In an unexpected victory for tenants, a panel of Appellate Term judges recently found part of the 1997 Rent Deposit law to be unconstitutional. Even more unexpected: The case that led to this decision was argued not by a high-priced white shoe lawyer or a tireless Legal Aid attorney, but by an unrepresented Brooklyn tenant.
For tenants facing eviction in Housing Court, the controversial rent deposit law has been a frightening prospect. By its provisions, once a court judgement is more than five days past due, a landlord can ask that a tenant put the entire amount of contested rent into a special court-monitored account. If the tenant doesn’t have the cash, he can get evicted–even if there’s evidence that the original judgment against him was wrong. The judge’s hands are tied.

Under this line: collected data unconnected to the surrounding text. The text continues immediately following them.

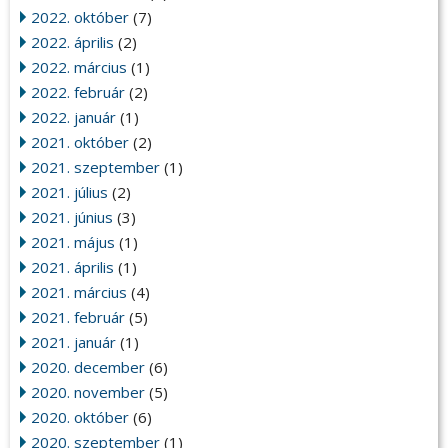
2022. október
(7)
2022. április
(2)
2022. március
(1)
2022. február
(2)
2022. január
(1)
2021. október
(2)
2021. szeptember
(1)
2021. július
(2)
2021. június
(3)
2021. május
(1)
2021. április
(1)
2021. március
(4)
2021. február
(5)
2021. január
(1)
2020. december
(6)
2020. november
(5)
2020. október
(6)
2020. szeptember
(1)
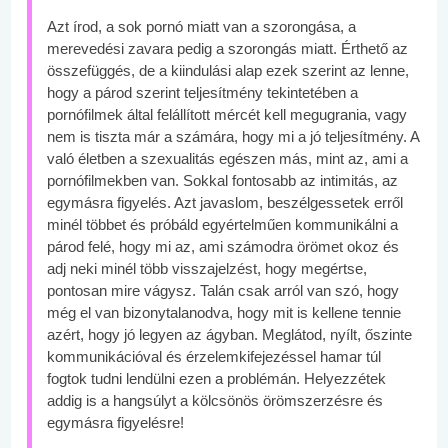
Azt írod, a sok pornó miatt van a szorongása, a
merevedési zavara pedig a szorongás miatt. Érthető az
összefüggés, de a kiindulási alap ezek szerint az lenne,
hogy a párod szerint teljesítmény tekintetében a
pornófilmek által felállított mércét kell megugrania, vagy
nem is tiszta már a számára, hogy mi a jó teljesítmény. A
való életben a szexualitás egészen más, mint az, ami a
pornófilmekben van. Sokkal fontosabb az intimitás, az
egymásra figyelés. Azt javaslom, beszélgessetek erről
minél többet és próbáld egyértelműen kommunikálni a
párod felé, hogy mi az, ami számodra örömet okoz és
adj neki minél több visszajelzést, hogy megértse,
pontosan mire vágysz. Talán csak arról van szó, hogy
még el van bizonytalanodva, hogy mit is kellene tennie
azért, hogy jó legyen az ágyban. Meglátod, nyílt, őszinte
kommunikációval és érzelemkifejezéssel hamar túl
fogtok tudni lendülni ezen a problémán. Helyezzétek
addig is a hangsúlyt a kölcsönös örömszerzésre és
egymásra figyelésre!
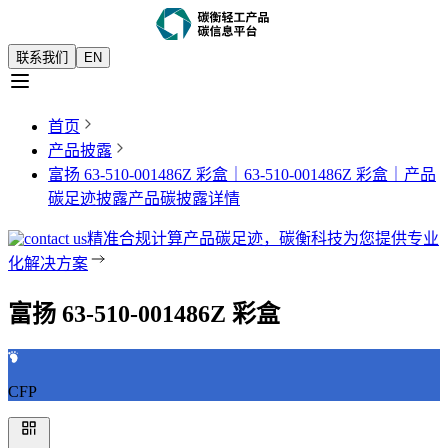
联系我们
EN
首页
产品披露
富扬 63-510-001486Z 彩盒｜63-510-001486Z 彩盒｜产品
碳足迹披露
产品碳披露详情
精准合规计算产品碳足迹，碳衡科技为您提供专业
化解决方案
富扬 63-510-001486Z 彩盒
CFP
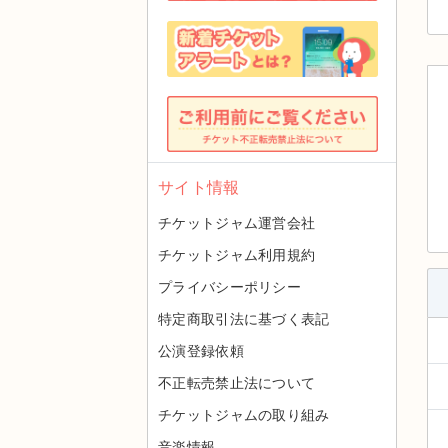
サイト情報
チケットジャム運営会社
チケットジャム利用規約
プライバシーポリシー
特定商取引法に基づく表記
公演登録依頼
不正転売禁止法について
チケットジャムの取り組み
音楽情報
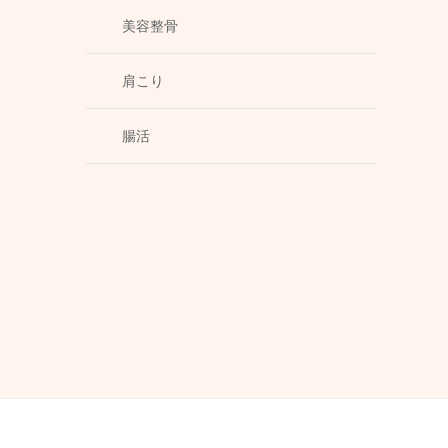
美容整骨
肩こり
腸活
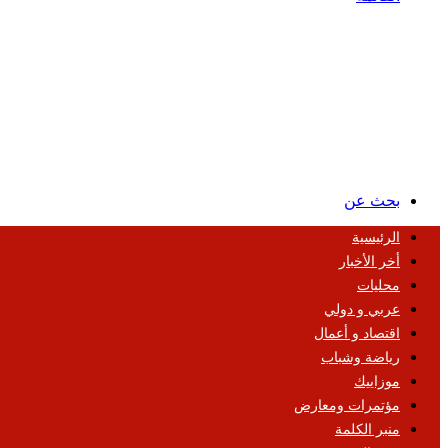
بحث عن
الرئيسية
أخر الأخبار
محليات
عربي و دولي
اقتصاد و أعمال
رياضة وشباب
موزاييك
مؤتمرات ومعارض
منبر الكلمة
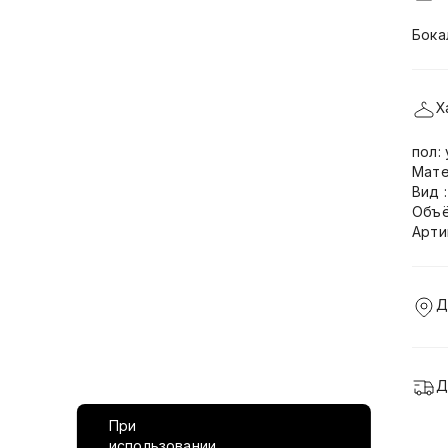
Бока
Х
пол:
Мате
Вид 
Объё
Арти
Д
Д
При
использовании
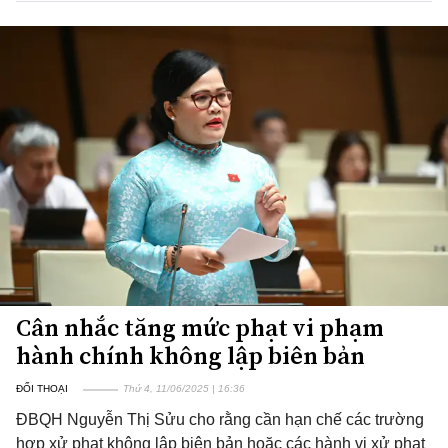
Cân nhắc tăng mức phạt vi phạm
hành chính không lập biên bản
ĐỐI THOẠI
Thứ 4, 11/06/2025 | 16:36
ĐBQH Nguyễn Thị Sửu cho rằng cần hạn chế các trường
hợp xử phạt không lập biên bản hoặc các hành vi xử phạt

Now, the court decision reverses that part of the law for Housing Courts in Brooklyn, Queens and Staten Island, giving judges the power to postpone evictions even if the tenant can’t come up with the deposit money.
“It’s a great decision,” said Jodi Horowitz of the City-Wide Task Force on Housing Court, which provides advice to lawyerless tenants. “It can make Brooklyn, Queens and Staten Island Housing Court a little more palatable.”

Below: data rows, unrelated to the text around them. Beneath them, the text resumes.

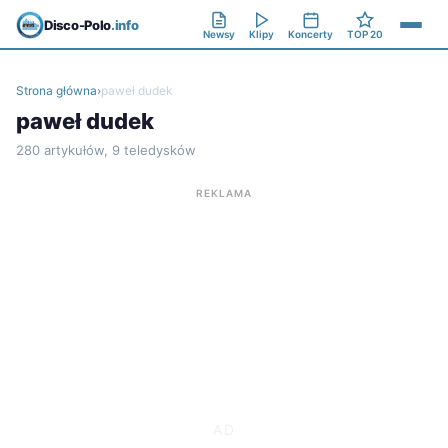
Disco-Polo
.info
Newsy
Klipy
Koncerty
TOP 20
Strona główna
›
paweł dudek
paweł dudek
280 artykułów, 9 teledysków
REKLAMA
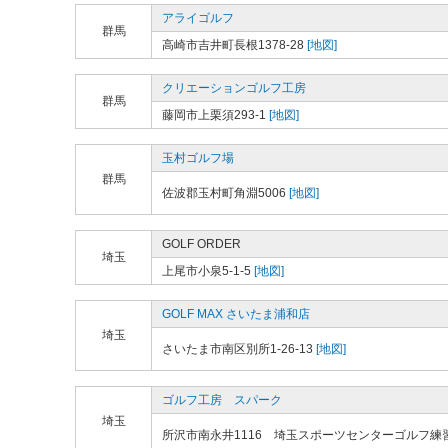
アライゴルフ
群馬
高崎市吉井町長根1378-28
[地図]
クリエーションゴルフ工房
群馬
藤岡市上栗須293-1
[地図]
玉村ゴルフ場
群馬
佐波郡玉村町角淵5006
[地図]
GOLF ORDER
埼玉
上尾市小泉5-1-5
[地図]
GOLF MAX さいたま浦和店
埼玉
さいたま市南区別所1-26-13
[地図]
ゴルフ工房 スパーク
埼玉
所沢市南永井1116 埼玉スポーツセンターゴルフ練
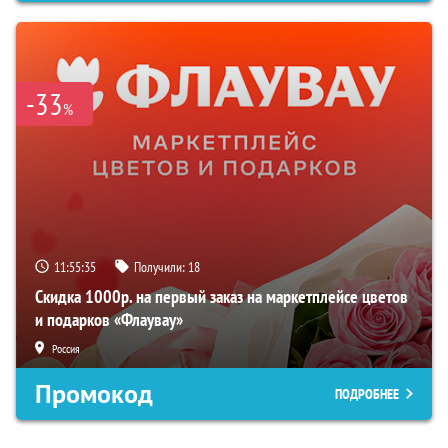
-33
%
11:55:34
Получили:
18
Скидка 1000р. на первый заказ на маркетплейсе цветов
и подарков «Флаувау»
Россия
Промокод
ПОДРОБНЕЕ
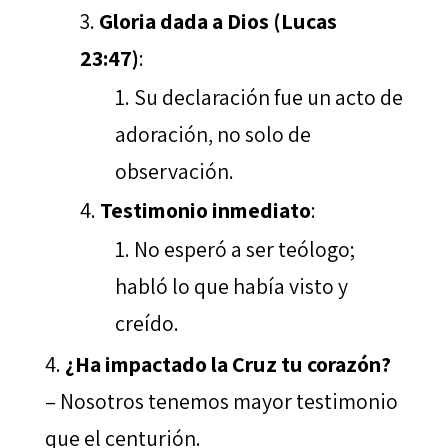
Gloria dada a Dios (Lucas
23:47)
:
Su declaración fue un acto de
adoración, no solo de
observación.
Testimonio inmediato
:
No esperó a ser teólogo;
habló lo que había visto y
creído.
¿Ha impactado la Cruz tu corazón?
– Nosotros tenemos mayor testimonio
que el centurión.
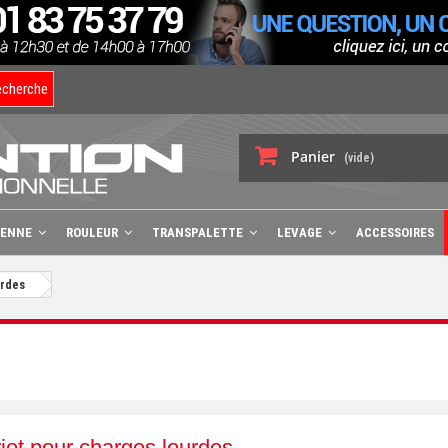
echerche
Panier
(vide)
BENNE
ROULEUR
TRANSPALETTE
LEVAGE
ACCESSOIRES
urdes
ot pour charges lourdes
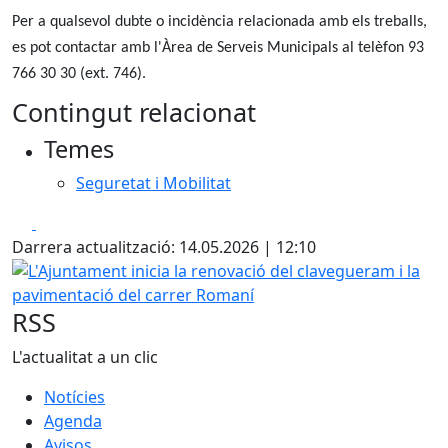
Per a qualsevol dubte o incidència relacionada amb els treballs,
es pot contactar amb l'Àrea de Serveis Municipals al telèfon 93
766 30 30 (ext. 746).
Contingut relacionat
Temes
Seguretat i Mobilitat
Facebook
X
Darrera actualització: 14.05.2026 | 12:10
L'Ajuntament inicia la renovació del clavegueram i la pav
RSS
L'actualitat a un clic
Notícies
Agenda
Avisos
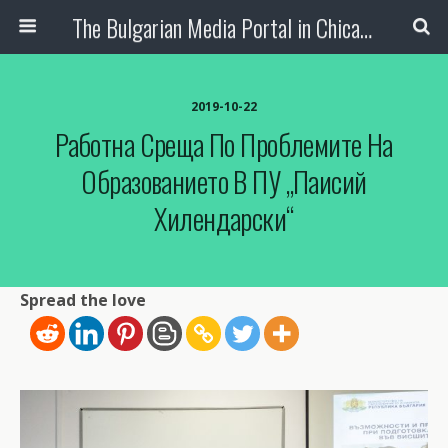
The Bulgarian Media Portal in Chicago
2019-10-22
Работна Среща По Проблемите На
Образованието В ПУ „Паисий
Хилендарски“
Spread the love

Court records show that out of roughly 300,000 Housing Court cases between June of 1999 and 2000, deposits were made in only 17. But tenant lawyers say that hundreds more tenants have been evicted because of the law, when tenants were asked to make deposits they could not afford.
And advocates believe the threat of eviction under these laws has intimidated many tenants into signing unfair agreements with their landlords.
“You can look at court records and say: How many rent deposit orders were there? Not a lot,” explains Horowitz. “But how many people settled for really crappy [settlements] because of that? That’s another ball game.”
Lawyers from the Legal Aid Society have challenged the law before, with limited success. But two weeks ago, tenant Doris Allen succeeded where Legal Aid had not: The panel affirmed the Housing Court judge’s right to give Allen a stay of eviction without her first making a rent deposit.
Because of the way the court jurisdictions are divided, this decision only covers three of the city’s five boroughs.